The table fell silent.
Then a twitch drew my eyes to Lizzie. Her blond hair fell perfectly straight down her back and she was dressed all in black leather. I could just see her bouncing in her chair.
Anticipation hung in the air.
What now?
“I hope you won’t be too angry that I called them,” he said to my mom. “Whatever is about to take place will surely take place tonight. The Trio ended up smashed for a reason, and I’m afraid that whatever that reason was, we need to get to the bottom of it and make sure this family is protected.”

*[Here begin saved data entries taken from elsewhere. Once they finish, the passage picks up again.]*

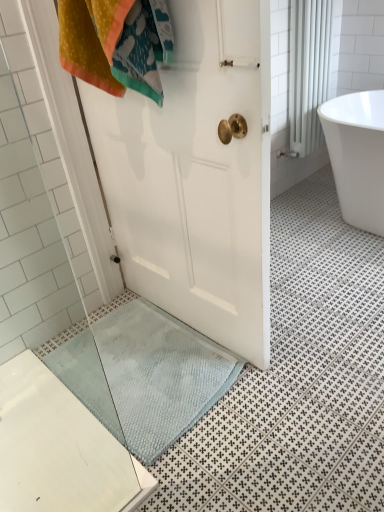 Question: Is blue textured bath mat at lower center to the left of white glossy radiator at upper right from the viewer's perspective?

Choices:
 (A) no
 (B) yes

Answer: (B)

Question: Could you tell me if blue textured bath mat at lower center is facing white glossy radiator at upper right?

Choices:
 (A) no
 (B) yes

Answer: (A)

Question: Does blue textured bath mat at lower center appear on the right side of white glossy radiator at upper right?

Choices:
 (A) yes
 (B) no

Answer: (B)

Question: Is blue textured bath mat at lower center looking in the opposite direction of white glossy radiator at upper right?

Choices:
 (A) no
 (B) yes

Answer: (A)

Question: Considering the relative sizes of blue textured bath mat at lower center and white glossy radiator at upper right in the image provided, is blue textured bath mat at lower center shorter than white glossy radiator at upper right?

“Of course. No, I think it’s good,” said Mom, to the surprise of all of us. She noted our expressions and scoffed. “I’m not totally unreasonable, you know.”
“Could have fooled me,” said Cookie, searching for the nearest bottle of wine.
Mom grabbed it and snaked it away from the older woman.
“See,” Cookie grumbled.
Another moment stretched out before the silence was broken again.
“Is His Majesty of Magic coming tonight?” said Lizzie.
The boys perked up, while Grant continued to eat his spaghetti.
“No, he’s not coming tonight,” said Grant. “The warlocks who are coming are very capable.”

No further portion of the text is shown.